Crete is a rural society and most handicraft is derived from the making of traditional objects for everyday use: leather boots, woven rucksacks, simple woven carpets, knives, glazed ceramic and earthenware pots and jars. Most of these objects have stopped being much in demand and are now mass-produced for souvenir stores. This doesn't mean that they are bad or expensive but you will have to search carefully to find quality items. The city of Chania is without doubt the best place for handicraft shopping in the whole of Crete.
Knives were very important items for the Cretans, not only to use but also to display as status symbols and show your ability to defend yourself. There are several traditional knives shops left in Chania, some surprisingly not yet discovered by mainstream tourism. A few of these shops are located on Sifaka Street, along the Byzantine fortication of the Old Town.
Chania has long been famous for its leather handicrafts, mainly its tough traditional
Cretan boots. The shoemaker street Skridlof, off Halidon Street has now grown
into a tourist leather bazaar and its visit has become a must on organized
tours of Chania. The quality of the work on offer has of course declined but
it may be said in fairness that you can still find good quality work at good
prices (lots of competition!) and even some real bargains around the end of
the tourist season.
It is still possible to have boots made-to-measure but not during the tourist season as they are far too busy producing the standard stuff: sandals, belts, leather bags etc. If you can find a shoemaker willing to make you a pair of boots expect to have to wait at least a week for the work to be done.

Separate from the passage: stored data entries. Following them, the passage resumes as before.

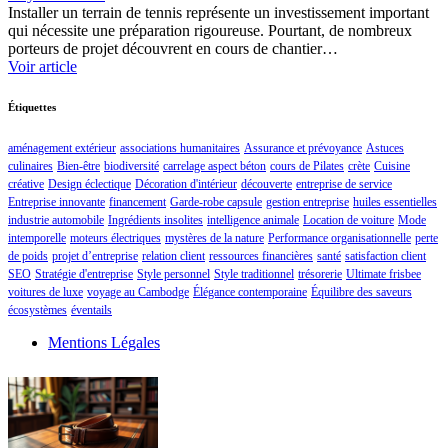
Installer un terrain de tennis représente un investissement important
qui nécessite une préparation rigoureuse. Pourtant, de nombreux
porteurs de projet découvrent en cours de chantier…
Voir article
Étiquettes
aménagement extérieur
associations humanitaires
Assurance et prévoyance
Astuces
culinaires
Bien-être
biodiversité
carrelage aspect béton
cours de Pilates
crète
Cuisine
créative
Design éclectique
Décoration d'intérieur
découverte
entreprise de service
Entreprise innovante
financement
Garde-robe capsule
gestion entreprise
huiles essentielles
industrie automobile
Ingrédients insolites
intelligence animale
Location de voiture
Mode
intemporelle
moteurs électriques
mystères de la nature
Performance organisationnelle
perte
de poids
projet d’entreprise
relation client
ressources financières
santé
satisfaction client
SEO
Stratégie d'entreprise
Style personnel
Style traditionnel
trésorerie
Ultimate frisbee
voitures de luxe
voyage au Cambodge
Élégance contemporaine
Équilibre des saveurs
écosystèmes
éventails
Mentions Légales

Apart from the stalls some more upmarket leather shops have also opened in the "Leather lane" as well as elsewhere, and you can find some good bags, belts and other leather items at very keen prices.
There are only two villages left in Crete where the traditional earthenware "pithoi" are made. These enormous food storage jars have been made since Minoan times. Due to the dwindling demand for such items most potters started producing ceramic items for everyday use and are now forced to work almost exclusively for the tourist industry. You will find some good items, with the shiny dark blue glaze of Cretan ceramics. The glaze should be hard enough not to scratch under the blade of a knife. You will also find a lot of kitsch.
This type of work is more common in Central Crete but there are a few good shops in the Topanas area of the old town of Chania where you can find good quality items.
Both Rethymnon and Chania have a multitude of jewellery shops and the intense competition keeps the prices fairly low. A lot of it is mass-produced (in Greece and abroad) but there are also a few shops with quality handmade or hand-picked items.